Task details: Below are some records; quote exactly the lines from the one that contains "PREGÃO PRESENCIAL Nº 42/2018 – CONFECÇÃO E" through the one that contains "испарения жидкости в область муфты.", inclusive, and no others.

Supplied records START

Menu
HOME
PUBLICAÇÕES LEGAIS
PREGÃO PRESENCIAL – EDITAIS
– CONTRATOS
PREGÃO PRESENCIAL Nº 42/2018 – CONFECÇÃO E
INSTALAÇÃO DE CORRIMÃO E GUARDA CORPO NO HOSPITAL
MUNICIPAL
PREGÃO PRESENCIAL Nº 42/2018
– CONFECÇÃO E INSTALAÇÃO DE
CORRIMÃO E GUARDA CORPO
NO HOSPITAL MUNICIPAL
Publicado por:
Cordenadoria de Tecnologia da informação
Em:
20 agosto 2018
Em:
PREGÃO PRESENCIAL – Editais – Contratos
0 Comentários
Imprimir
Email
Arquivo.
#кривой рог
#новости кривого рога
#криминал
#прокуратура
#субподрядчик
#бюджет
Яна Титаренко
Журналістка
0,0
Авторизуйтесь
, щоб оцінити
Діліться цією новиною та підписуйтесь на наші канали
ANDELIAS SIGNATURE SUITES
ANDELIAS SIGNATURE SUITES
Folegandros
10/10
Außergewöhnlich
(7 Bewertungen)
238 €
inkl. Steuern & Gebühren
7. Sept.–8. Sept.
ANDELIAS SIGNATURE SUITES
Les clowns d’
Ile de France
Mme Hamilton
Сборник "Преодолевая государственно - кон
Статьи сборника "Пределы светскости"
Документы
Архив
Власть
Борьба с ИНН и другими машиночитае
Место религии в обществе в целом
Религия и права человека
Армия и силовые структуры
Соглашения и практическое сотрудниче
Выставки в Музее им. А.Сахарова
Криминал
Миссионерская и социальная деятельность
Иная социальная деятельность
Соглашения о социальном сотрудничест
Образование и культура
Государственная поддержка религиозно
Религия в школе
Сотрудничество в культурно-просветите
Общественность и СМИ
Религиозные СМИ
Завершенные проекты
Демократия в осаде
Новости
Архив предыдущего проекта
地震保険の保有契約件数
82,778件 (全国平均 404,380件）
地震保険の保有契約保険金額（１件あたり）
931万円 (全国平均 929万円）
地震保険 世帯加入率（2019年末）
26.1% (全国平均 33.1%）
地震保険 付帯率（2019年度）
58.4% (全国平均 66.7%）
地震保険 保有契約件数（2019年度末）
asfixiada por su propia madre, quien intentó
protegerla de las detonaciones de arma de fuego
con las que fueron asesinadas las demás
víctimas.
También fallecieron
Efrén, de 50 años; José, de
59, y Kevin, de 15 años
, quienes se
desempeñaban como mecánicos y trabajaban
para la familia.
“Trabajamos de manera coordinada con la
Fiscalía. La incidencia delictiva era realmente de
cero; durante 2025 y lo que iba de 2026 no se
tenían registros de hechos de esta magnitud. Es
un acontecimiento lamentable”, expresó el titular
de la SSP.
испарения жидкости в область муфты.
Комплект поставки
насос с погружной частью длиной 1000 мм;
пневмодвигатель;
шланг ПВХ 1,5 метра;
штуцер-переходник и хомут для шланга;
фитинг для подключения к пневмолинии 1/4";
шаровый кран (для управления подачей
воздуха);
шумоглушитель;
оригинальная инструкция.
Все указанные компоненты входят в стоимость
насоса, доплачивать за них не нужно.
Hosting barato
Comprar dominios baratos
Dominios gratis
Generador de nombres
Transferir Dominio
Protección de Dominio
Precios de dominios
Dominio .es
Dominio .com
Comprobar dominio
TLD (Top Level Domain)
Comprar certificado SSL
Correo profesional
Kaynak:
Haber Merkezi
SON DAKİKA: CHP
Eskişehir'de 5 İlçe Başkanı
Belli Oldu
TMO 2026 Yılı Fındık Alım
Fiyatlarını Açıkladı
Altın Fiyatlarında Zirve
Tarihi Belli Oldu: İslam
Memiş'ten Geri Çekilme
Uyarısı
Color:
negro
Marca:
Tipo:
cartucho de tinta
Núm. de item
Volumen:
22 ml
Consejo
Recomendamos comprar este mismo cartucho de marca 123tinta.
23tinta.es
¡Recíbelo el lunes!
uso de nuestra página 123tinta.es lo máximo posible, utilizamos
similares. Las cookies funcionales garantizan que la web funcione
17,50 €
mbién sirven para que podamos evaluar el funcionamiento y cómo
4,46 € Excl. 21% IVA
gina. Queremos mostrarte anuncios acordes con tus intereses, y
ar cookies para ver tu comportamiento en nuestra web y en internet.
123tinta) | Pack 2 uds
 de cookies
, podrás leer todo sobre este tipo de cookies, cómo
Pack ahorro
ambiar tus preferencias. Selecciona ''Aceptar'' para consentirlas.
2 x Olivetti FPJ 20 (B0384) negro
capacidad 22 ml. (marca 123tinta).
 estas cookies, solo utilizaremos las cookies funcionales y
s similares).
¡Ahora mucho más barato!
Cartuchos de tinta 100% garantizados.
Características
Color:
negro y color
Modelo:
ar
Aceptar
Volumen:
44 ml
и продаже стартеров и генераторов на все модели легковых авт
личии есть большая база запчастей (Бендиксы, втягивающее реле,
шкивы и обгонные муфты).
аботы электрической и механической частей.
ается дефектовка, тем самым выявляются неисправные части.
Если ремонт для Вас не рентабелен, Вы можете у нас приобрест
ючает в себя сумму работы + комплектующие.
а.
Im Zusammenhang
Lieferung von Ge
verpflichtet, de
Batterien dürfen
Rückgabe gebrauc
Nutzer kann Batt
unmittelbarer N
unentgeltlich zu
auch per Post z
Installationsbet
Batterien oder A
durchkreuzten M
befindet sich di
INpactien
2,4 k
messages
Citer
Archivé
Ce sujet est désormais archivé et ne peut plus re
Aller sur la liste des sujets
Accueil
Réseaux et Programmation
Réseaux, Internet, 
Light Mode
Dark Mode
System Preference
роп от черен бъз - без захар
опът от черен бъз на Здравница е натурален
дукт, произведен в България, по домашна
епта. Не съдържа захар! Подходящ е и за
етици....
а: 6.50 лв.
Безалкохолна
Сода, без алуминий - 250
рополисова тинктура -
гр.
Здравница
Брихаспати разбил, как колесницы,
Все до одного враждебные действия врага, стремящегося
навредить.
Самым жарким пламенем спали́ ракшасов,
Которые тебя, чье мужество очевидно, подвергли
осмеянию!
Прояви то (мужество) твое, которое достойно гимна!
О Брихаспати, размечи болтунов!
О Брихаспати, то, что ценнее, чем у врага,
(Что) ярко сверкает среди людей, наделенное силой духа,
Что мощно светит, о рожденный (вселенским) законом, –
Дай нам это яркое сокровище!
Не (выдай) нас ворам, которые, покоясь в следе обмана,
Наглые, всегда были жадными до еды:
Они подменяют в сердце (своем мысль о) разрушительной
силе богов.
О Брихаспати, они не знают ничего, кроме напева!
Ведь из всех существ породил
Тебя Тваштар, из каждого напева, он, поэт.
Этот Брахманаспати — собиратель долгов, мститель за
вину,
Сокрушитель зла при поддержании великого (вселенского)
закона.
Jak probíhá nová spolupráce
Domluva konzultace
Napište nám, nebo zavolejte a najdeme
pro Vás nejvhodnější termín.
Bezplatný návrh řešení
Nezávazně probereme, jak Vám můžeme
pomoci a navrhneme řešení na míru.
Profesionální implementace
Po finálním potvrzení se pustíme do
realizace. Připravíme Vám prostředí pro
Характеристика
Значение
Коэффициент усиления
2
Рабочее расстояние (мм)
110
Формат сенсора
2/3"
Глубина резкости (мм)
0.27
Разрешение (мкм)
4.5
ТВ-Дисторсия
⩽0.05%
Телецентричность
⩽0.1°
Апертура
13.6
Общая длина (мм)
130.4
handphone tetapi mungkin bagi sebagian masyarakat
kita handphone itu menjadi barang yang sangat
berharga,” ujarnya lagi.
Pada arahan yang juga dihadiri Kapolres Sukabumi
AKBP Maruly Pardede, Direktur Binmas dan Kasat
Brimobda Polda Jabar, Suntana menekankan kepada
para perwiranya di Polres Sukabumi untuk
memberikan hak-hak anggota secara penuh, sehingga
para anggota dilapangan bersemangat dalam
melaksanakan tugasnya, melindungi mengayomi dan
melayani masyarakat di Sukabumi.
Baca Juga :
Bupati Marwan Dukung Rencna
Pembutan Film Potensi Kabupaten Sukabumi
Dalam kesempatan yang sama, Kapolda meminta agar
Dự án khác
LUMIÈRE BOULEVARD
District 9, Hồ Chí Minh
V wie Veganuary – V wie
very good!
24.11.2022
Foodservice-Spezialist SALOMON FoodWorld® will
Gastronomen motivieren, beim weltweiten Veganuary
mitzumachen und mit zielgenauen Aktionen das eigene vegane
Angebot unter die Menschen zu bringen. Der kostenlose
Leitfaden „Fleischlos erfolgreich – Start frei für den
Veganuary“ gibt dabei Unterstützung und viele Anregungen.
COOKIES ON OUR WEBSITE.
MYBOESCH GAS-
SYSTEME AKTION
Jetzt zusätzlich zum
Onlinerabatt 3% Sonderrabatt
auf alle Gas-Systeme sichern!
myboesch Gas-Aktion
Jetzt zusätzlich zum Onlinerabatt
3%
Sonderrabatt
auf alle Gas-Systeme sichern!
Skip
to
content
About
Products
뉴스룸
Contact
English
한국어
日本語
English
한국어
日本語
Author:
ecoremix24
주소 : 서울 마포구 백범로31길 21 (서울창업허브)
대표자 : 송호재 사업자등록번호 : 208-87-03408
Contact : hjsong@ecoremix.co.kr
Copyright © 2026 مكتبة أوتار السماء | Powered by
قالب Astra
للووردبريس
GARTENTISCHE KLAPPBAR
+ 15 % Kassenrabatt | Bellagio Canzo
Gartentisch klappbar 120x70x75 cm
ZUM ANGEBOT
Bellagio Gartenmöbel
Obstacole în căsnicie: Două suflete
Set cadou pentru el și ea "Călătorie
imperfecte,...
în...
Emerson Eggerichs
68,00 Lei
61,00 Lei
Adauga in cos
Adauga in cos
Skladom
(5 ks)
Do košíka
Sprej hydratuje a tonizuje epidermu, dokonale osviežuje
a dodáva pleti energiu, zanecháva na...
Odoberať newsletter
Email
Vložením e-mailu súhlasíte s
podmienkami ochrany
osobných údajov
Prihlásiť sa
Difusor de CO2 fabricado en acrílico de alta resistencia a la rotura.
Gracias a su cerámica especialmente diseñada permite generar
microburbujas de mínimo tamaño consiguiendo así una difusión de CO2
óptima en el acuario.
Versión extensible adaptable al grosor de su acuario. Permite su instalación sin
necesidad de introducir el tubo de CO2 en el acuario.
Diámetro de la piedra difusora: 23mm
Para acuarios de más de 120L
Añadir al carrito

Supplied records END

Answer area:
PREGÃO PRESENCIAL Nº 42/2018 – CONFECÇÃO E
INSTALAÇÃO DE CORRIMÃO E GUARDA CORPO NO HOSPITAL
MUNICIPAL
PREGÃO PRESENCIAL Nº 42/2018
– CONFECÇÃO E INSTALAÇÃO DE
CORRIMÃO E GUARDA CORPO
NO HOSPITAL MUNICIPAL
Publicado por:
Cordenadoria de Tecnologia da informação
Em:
20 agosto 2018
Em:
PREGÃO PRESENCIAL – Editais – Contratos
0 Comentários
Imprimir
Email
Arquivo.
#кривой рог
#новости кривого рога
#криминал
#прокуратура
#субподрядчик
#бюджет
Яна Титаренко
Журналістка
0,0
Авторизуйтесь
, щоб оцінити
Діліться цією новиною та підписуйтесь на наші канали
ANDELIAS SIGNATURE SUITES
ANDELIAS SIGNATURE SUITES
Folegandros
10/10
Außergewöhnlich
(7 Bewertungen)
238 €
inkl. Steuern & Gebühren
7. Sept.–8. Sept.
ANDELIAS SIGNATURE SUITES
Les clowns d’
Ile de France
Mme Hamilton
Сборник "Преодолевая государственно - кон
Статьи сборника "Пределы светскости"
Документы
Архив
Власть
Борьба с ИНН и другими машиночитае
Место религии в обществе в целом
Религия и права человека
Армия и силовые структуры
Соглашения и практическое сотрудниче
Выставки в Музее им. А.Сахарова
Криминал
Миссионерская и социальная деятельность
Иная социальная деятельность
Соглашения о социальном сотрудничест
Образование и культура
Государственная поддержка религиозно
Религия в школе
Сотрудничество в культурно-просветите
Общественность и СМИ
Религиозные СМИ
Завершенные проекты
Демократия в осаде
Новости
Архив предыдущего проекта
地震保険の保有契約件数
82,778件 (全国平均 404,380件）
地震保険の保有契約保険金額（１件あたり）
931万円 (全国平均 929万円）
地震保険 世帯加入率（2019年末）
26.1% (全国平均 33.1%）
地震保険 付帯率（2019年度）
58.4% (全国平均 66.7%）
地震保険 保有契約件数（2019年度末）
asfixiada por su propia madre, quien intentó
protegerla de las detonaciones de arma de fuego
con las que fueron asesinadas las demás
víctimas.
También fallecieron
Efrén, de 50 años; José, de
59, y Kevin, de 15 años
, quienes se
desempeñaban como mecánicos y trabajaban
para la familia.
“Trabajamos de manera coordinada con la
Fiscalía. La incidencia delictiva era realmente de
cero; durante 2025 y lo que iba de 2026 no se
tenían registros de hechos de esta magnitud. Es
un acontecimiento lamentable”, expresó el titular
de la SSP.
испарения жидкости в область муфты.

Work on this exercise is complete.